[Stored data entries]
========================================================================

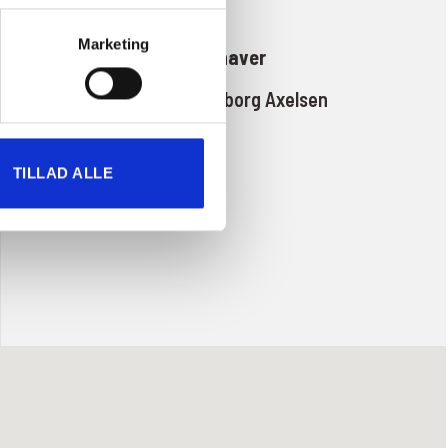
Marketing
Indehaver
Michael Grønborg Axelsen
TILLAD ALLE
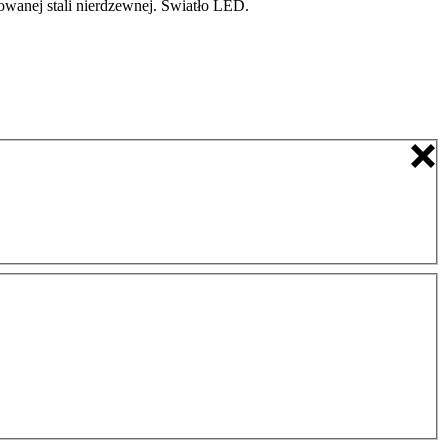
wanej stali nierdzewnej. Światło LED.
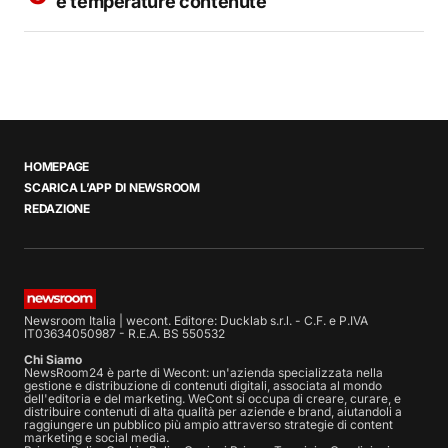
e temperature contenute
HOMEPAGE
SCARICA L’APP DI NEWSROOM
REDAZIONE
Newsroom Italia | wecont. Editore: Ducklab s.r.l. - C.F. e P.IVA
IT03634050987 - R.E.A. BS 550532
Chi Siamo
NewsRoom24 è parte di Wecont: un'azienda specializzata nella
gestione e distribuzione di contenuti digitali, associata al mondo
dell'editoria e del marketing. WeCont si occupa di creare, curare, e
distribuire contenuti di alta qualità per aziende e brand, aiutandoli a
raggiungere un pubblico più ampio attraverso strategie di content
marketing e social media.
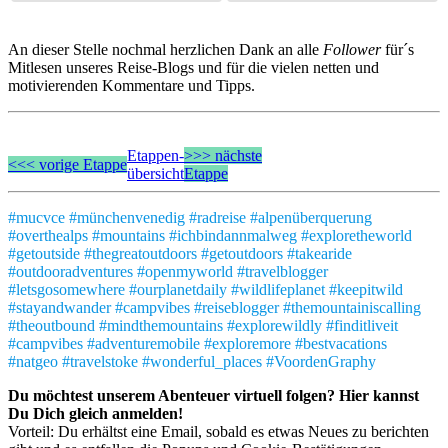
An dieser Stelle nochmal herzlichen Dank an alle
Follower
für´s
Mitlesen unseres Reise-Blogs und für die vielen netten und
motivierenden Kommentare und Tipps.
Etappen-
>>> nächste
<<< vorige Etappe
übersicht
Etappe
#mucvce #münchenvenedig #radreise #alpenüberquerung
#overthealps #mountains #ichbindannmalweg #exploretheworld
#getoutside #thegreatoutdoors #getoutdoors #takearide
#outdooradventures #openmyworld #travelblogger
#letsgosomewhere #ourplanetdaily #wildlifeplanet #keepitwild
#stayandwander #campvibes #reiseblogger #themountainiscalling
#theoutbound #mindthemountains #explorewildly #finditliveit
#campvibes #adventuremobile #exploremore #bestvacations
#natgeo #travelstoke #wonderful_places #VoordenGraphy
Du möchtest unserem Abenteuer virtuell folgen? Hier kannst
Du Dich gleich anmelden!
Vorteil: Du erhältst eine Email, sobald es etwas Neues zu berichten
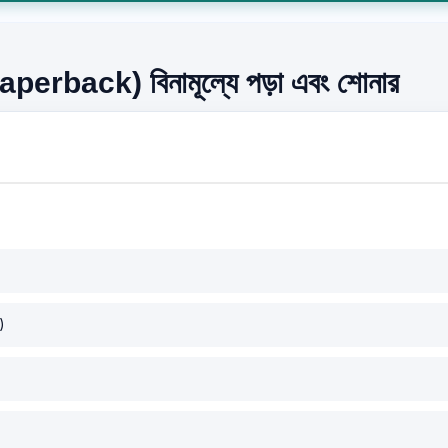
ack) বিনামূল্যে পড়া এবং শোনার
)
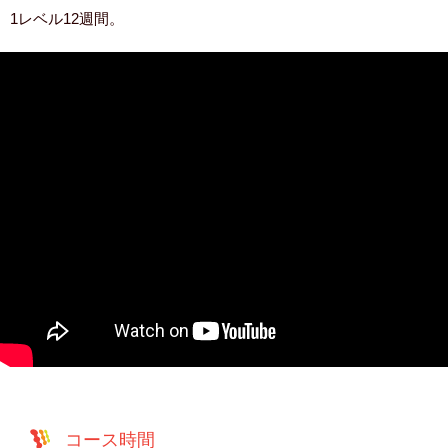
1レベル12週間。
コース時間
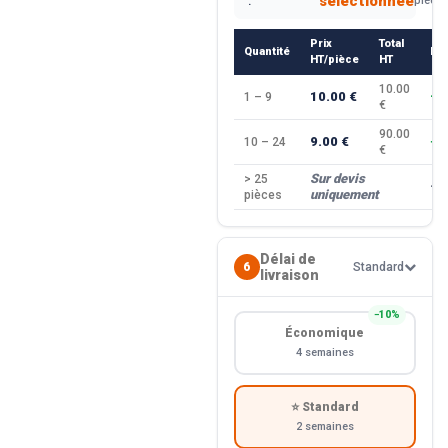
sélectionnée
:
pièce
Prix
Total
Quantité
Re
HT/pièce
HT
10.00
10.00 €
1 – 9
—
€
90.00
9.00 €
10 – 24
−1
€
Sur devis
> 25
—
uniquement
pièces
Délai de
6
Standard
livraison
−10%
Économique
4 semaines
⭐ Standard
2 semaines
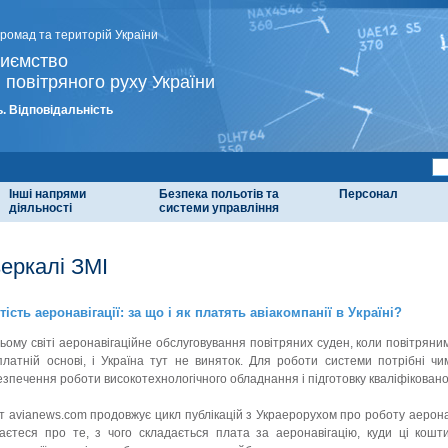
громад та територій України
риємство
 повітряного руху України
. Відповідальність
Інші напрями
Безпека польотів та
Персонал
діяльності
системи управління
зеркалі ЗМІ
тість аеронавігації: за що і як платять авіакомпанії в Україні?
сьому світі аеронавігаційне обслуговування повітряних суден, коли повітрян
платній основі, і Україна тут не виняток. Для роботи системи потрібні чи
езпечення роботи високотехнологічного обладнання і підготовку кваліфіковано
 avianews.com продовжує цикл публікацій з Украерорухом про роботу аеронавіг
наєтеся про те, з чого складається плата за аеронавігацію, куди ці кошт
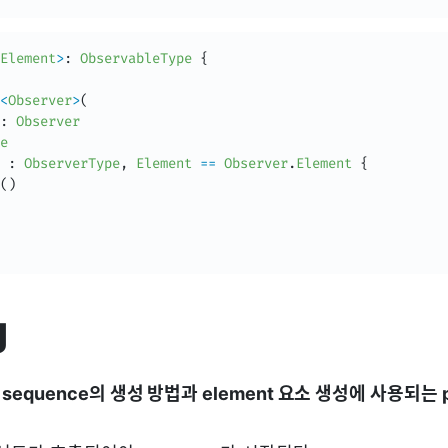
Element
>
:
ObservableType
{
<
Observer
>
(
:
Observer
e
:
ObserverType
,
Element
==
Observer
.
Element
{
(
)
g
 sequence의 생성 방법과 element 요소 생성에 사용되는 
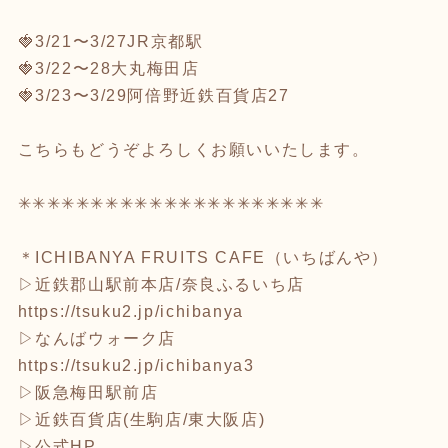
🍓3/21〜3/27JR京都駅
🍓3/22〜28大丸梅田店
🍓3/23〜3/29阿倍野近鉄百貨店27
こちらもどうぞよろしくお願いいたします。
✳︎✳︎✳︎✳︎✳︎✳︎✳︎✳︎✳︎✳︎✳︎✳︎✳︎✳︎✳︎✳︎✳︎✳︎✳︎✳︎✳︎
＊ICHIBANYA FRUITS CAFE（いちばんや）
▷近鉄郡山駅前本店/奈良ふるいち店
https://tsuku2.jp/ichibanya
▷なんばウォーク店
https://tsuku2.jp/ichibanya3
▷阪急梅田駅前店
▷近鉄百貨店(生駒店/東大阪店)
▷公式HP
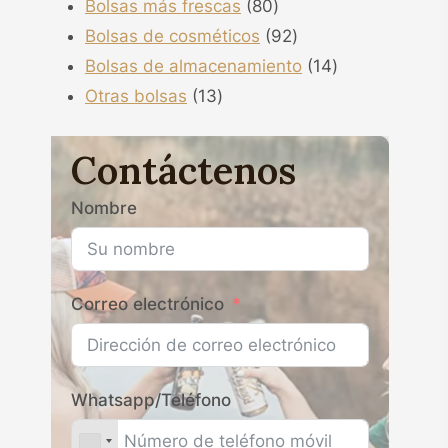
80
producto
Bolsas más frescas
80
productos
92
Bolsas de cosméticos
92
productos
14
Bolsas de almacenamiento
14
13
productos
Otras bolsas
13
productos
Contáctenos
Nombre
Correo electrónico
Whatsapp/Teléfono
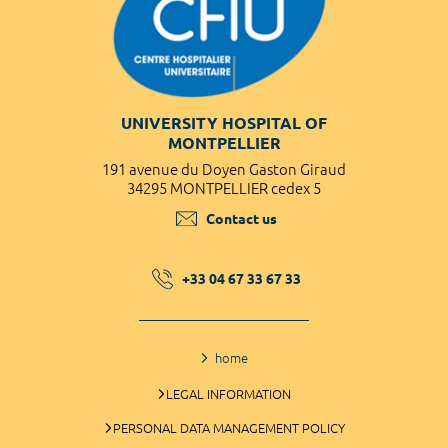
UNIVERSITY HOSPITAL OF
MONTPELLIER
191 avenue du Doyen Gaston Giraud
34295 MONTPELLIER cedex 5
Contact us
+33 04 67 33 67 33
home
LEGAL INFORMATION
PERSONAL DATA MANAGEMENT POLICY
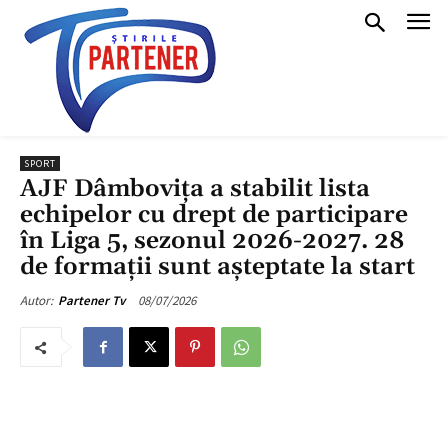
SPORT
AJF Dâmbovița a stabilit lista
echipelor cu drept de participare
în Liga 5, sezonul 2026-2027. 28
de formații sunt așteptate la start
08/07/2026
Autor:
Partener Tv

========================================================================

- Your assignment: The entries above should be given again exactly, minus any pictures.

- Result:
Marketing
Indehaver
Michael Grønborg Axelsen
TILLAD ALLE
wanej stali nierdzewnej. Światło LED.
e temperature contenute
HOMEPAGE
SCARICA L’APP DI NEWSROOM
REDAZIONE
Newsroom Italia | wecont. Editore: Ducklab s.r.l. - C.F. e P.IVA
IT03634050987 - R.E.A. BS 550532
Chi Siamo
NewsRoom24 è parte di Wecont: un'azienda specializzata nella
gestione e distribuzione di contenuti digitali, associata al mondo
dell'editoria e del marketing. WeCont si occupa di creare, curare, e
distribuire contenuti di alta qualità per aziende e brand, aiutandoli a
raggiungere un pubblico più ampio attraverso strategie di content
marketing e social media.
An dieser Stelle nochmal herzlichen Dank an alle
Follower
für´s
Mitlesen unseres Reise-Blogs und für die vielen netten und
motivierenden Kommentare und Tipps.
Etappen-
>>> nächste
<<< vorige Etappe
übersicht
Etappe
#mucvce #münchenvenedig #radreise #alpenüberquerung
#overthealps #mountains #ichbindannmalweg #exploretheworld
#getoutside #thegreatoutdoors #getoutdoors #takearide
#outdooradventures #openmyworld #travelblogger
#letsgosomewhere #ourplanetdaily #wildlifeplanet #keepitwild
#stayandwander #campvibes #reiseblogger #themountainiscalling
#theoutbound #mindthemountains #explorewildly #finditliveit
#campvibes #adventuremobile #exploremore #bestvacations
#natgeo #travelstoke #wonderful_places #VoordenGraphy
Du möchtest unserem Abenteuer virtuell folgen? Hier kannst
Du Dich gleich anmelden!
Vorteil: Du erhältst eine Email, sobald es etwas Neues zu berichten
ack) বিনামূল্যে পড়া এবং শোনার
)
1レベル12週間。
コース時間
sélectionnée
:
pièce
Prix
Total
Quantité
Re
HT/pièce
HT
10.00
10.00 €
1 – 9
—
€
90.00
9.00 €
10 – 24
−1
€
Sur devis
> 25
—
uniquement
pièces
Délai de
6
Standard
livraison
−10%
Économique
4 semaines
⭐ Standard
2 semaines
громад та територій України
риємство
 повітряного руху України
. Відповідальність
Інші напрями
Безпека польотів та
Персонал
діяльності
системи управління
зеркалі ЗМІ
тість аеронавігації: за що і як платять авіакомпанії в Україні?
сьому світі аеронавігаційне обслуговування повітряних суден, коли повітрян
платній основі, і Україна тут не виняток. Для роботи системи потрібні чи
езпечення роботи високотехнологічного обладнання і підготовку кваліфіковано
 avianews.com продовжує цикл публікацій з Украерорухом про роботу аеронавіг
наєтеся про те, з чого складається плата за аеронавігацію, куди ці кошт
Element
>
:
ObservableType
{
<
Observer
>
(
:
Observer
e
:
ObserverType
,
Element
==
Observer
.
Element
{
(
)
g
 sequence의 생성 방법과 element 요소 생성에 사용되는 
🍓3/21〜3/27JR京都駅
🍓3/22〜28大丸梅田店
🍓3/23〜3/29阿倍野近鉄百貨店27
こちらもどうぞよろしくお願いいたします。
✳︎✳︎✳︎✳︎✳︎✳︎✳︎✳︎✳︎✳︎✳︎✳︎✳︎✳︎✳︎✳︎✳︎✳︎✳︎✳︎✳︎
＊ICHIBANYA FRUITS CAFE（いちばんや）
▷近鉄郡山駅前本店/奈良ふるいち店
https://tsuku2.jp/ichibanya
▷なんばウォーク店
https://tsuku2.jp/ichibanya3
▷阪急梅田駅前店
▷近鉄百貨店(生駒店/東大阪店)
▷公式HP
80
producto
Bolsas más frescas
80
productos
92
Bolsas de cosméticos
92
productos
14
Bolsas de almacenamiento
14
13
productos
Otras bolsas
13
productos
Contáctenos
Nombre
Correo electrónico
Whatsapp/Teléfono
UNIVERSITY HOSPITAL OF
MONTPELLIER
191 avenue du Doyen Gaston Giraud
34295 MONTPELLIER cedex 5
Contact us
+33 04 67 33 67 33
home
LEGAL INFORMATION
PERSONAL DATA MANAGEMENT POLICY
SPORT
AJF Dâmbovița a stabilit lista
echipelor cu drept de participare
în Liga 5, sezonul 2026-2027. 28
de formații sunt așteptate la start
08/07/2026
Autor:
Partener Tv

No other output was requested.